** WORK REQUEST **
Apart from the pictures, every line below is to be set down exactly.

[Records from a dataset]
+++++

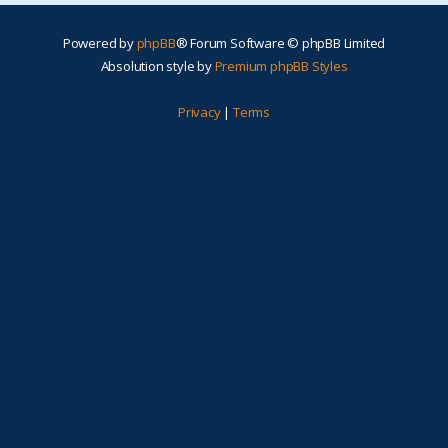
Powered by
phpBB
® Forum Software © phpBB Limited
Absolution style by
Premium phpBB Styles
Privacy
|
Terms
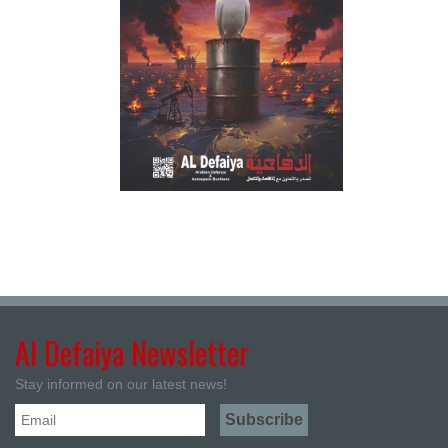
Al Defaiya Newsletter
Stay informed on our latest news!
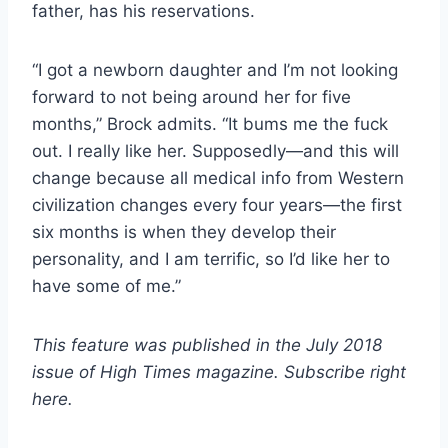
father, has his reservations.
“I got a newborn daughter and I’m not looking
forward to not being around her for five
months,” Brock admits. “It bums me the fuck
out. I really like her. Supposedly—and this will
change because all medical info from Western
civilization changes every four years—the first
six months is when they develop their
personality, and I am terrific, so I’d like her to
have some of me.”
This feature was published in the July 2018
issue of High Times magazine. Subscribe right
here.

+++++

** ANSWER BOX **
Powered by
phpBB
® Forum Software © phpBB Limited
Absolution style by
Premium phpBB Styles
Privacy
|
Terms
Al Defaiya Newsletter
Stay informed on our latest news!
father, has his reservations.
“I got a newborn daughter and I’m not looking
forward to not being around her for five
months,” Brock admits. “It bums me the fuck
out. I really like her. Supposedly—and this will
change because all medical info from Western
civilization changes every four years—the first
six months is when they develop their
personality, and I am terrific, so I’d like her to
have some of me.”
This feature was published in the July 2018
issue of High Times magazine. Subscribe right
here.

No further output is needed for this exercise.